The five most time-consuming tasks at a Swiss recruitment consultancy are CV screening, dossier production, matching, interview preparation, and client briefing. That is the order to analyse them in, but not necessarily the order to automate them in.
If you want to reduce Time to Hire, first understand where the hours actually go. Most consultancies overestimate sourcing and underestimate dossier production: two hours per candidate for copy-paste into a Word template is the default in small boutiques. This post lays out the five biggest time sinks, shows what is realistic to automate, and ranks the tasks by Swiss FADP (revDSG) and GDPR risk.
Key takeaways
- A typical consultant day is 40-60 % non-billable: screening, formatting, follow-ups, clarifications.

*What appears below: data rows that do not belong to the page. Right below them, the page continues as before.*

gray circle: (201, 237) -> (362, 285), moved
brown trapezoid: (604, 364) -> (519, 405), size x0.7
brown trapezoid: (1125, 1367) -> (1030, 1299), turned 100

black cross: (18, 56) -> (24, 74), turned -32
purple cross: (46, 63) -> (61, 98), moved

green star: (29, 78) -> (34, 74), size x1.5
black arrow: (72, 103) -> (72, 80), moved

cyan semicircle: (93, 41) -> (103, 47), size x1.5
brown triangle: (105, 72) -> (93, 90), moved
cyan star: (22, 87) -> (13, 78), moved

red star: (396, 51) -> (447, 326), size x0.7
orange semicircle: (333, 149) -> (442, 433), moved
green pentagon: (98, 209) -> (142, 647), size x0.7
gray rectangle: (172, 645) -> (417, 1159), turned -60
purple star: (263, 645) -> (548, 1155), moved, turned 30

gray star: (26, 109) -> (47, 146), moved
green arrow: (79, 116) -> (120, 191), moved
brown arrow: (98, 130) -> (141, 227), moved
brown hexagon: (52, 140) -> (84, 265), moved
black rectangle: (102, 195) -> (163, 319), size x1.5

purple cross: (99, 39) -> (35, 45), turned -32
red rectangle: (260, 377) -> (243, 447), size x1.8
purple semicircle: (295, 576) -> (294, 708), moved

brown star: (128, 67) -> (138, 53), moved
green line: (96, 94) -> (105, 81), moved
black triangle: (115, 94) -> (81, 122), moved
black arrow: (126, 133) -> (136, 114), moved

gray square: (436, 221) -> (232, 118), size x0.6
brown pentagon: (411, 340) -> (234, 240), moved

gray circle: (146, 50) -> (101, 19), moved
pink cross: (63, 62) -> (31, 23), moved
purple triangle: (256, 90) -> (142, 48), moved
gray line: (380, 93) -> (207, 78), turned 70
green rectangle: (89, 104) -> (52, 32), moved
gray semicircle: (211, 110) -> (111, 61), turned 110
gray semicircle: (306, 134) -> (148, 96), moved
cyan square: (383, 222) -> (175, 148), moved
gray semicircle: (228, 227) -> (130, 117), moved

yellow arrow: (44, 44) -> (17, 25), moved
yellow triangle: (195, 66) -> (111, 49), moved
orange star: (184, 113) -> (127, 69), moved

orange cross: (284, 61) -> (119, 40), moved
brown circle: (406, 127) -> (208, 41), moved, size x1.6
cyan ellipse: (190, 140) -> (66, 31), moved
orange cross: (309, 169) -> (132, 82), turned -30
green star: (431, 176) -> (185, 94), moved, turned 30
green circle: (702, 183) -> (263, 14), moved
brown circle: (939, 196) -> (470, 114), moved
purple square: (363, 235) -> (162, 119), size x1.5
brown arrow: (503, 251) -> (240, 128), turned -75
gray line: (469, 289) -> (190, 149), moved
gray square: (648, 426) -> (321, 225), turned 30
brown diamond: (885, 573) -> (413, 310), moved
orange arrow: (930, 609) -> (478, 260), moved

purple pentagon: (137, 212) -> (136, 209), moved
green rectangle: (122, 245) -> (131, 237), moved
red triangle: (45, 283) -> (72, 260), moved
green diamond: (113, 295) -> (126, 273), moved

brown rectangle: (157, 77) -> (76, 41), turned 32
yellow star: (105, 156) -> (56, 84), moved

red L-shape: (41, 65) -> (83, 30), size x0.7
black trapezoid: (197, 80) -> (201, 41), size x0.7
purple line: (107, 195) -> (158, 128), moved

- Dossier production is the hidden 2-hour tax per candidate, and the biggest lever if you want to reduce Time to Hire.
- Automated scoring is legally trickier than dossier generation: GDPR Art. 22 requires "meaningful human involvement".
- Data residency in Switzerland is not a marketing add-on but the operating frame for any AI-assisted recruiting tool.
- Priority order: dossier first, interview prep second, screening and matching carefully, client briefing as a consequence.
Where the week goes: the hidden hour budget
The SHRM Talent Acquisition Benchmarking Report (2022) puts average time-to-fill at 36 days. The LinkedIn "Future of Recruiting" 2024 study shows recruiters spend roughly a quarter of the week on administrative work, not consulting, not sourcing, not interviews.
For a Swiss boutique with three to five consultants, a typical 45-hour week looks roughly like this:
| Task | Share | Per week (h) | Billable? |
|---|---|---|---|
| Sourcing and active search | 15 % | 6.75 | Partially |
| CV screening / shortlist | 20 % | 9.00 | No |
| Dossier production | 20 % | 9.00 | No |
| Interview preparation | 10 % | 4.50 | Partially |
| Interviews (delivery) | 15 % | 6.75 | Yes |
| Client briefing / hand-off | 10 % | 4.50 | Yes |
| General admin | 10 % | 4.50 | No |
The numbers are industry estimates, not Wield cohort data. But the pattern holds: more than half the week is formatting, checking, copying. To reduce Time to Hire, go after that non-billable block, not the two hours of interview time.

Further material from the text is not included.